[Record extracts — start]

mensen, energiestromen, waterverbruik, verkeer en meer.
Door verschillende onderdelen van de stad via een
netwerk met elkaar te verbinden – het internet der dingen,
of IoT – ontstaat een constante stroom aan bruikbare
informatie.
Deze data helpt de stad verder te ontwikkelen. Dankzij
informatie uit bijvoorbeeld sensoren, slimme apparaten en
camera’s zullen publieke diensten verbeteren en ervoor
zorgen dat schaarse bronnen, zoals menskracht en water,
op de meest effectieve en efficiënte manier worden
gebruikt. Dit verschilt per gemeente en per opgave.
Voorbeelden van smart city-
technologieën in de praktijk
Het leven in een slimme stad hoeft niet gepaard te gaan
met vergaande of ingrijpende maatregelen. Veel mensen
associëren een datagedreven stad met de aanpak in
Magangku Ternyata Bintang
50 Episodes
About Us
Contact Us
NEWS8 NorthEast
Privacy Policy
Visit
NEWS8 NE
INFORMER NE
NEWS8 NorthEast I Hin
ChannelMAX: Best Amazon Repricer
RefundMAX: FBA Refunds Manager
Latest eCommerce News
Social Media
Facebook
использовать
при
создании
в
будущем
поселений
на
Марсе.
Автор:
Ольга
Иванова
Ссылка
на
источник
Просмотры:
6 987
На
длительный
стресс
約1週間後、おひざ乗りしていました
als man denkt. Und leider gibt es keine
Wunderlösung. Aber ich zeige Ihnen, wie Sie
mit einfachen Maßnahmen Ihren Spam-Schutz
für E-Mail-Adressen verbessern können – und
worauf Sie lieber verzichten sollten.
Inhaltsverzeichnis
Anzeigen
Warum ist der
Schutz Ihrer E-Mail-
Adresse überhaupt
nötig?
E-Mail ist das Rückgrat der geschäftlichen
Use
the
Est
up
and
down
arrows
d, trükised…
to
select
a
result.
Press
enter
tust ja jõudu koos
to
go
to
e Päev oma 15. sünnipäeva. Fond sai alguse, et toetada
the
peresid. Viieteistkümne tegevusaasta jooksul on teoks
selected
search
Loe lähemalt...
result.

[Record extracts — finish]

- _Assignment_: Nothing but the lines from the one containing "Het leven in" to the end of the entries belongs in the answer, and each must match exactly.

- _Answer box_:
Het leven in een slimme stad hoeft niet gepaard te gaan
met vergaande of ingrijpende maatregelen. Veel mensen
associëren een datagedreven stad met de aanpak in
Magangku Ternyata Bintang
50 Episodes
About Us
Contact Us
NEWS8 NorthEast
Privacy Policy
Visit
NEWS8 NE
INFORMER NE
NEWS8 NorthEast I Hin
ChannelMAX: Best Amazon Repricer
RefundMAX: FBA Refunds Manager
Latest eCommerce News
Social Media
Facebook
использовать
при
создании
в
будущем
поселений
на
Марсе.
Автор:
Ольга
Иванова
Ссылка
на
источник
Просмотры:
6 987
На
длительный
стресс
約1週間後、おひざ乗りしていました
als man denkt. Und leider gibt es keine
Wunderlösung. Aber ich zeige Ihnen, wie Sie
mit einfachen Maßnahmen Ihren Spam-Schutz
für E-Mail-Adressen verbessern können – und
worauf Sie lieber verzichten sollten.
Inhaltsverzeichnis
Anzeigen
Warum ist der
Schutz Ihrer E-Mail-
Adresse überhaupt
nötig?
E-Mail ist das Rückgrat der geschäftlichen
Use
the
Est
up
and
down
arrows
d, trükised…
to
select
a
result.
Press
enter
tust ja jõudu koos
to
go
to
e Päev oma 15. sünnipäeva. Fond sai alguse, et toetada
the
peresid. Viieteistkümne tegevusaasta jooksul on teoks
selected
search
Loe lähemalt...
result.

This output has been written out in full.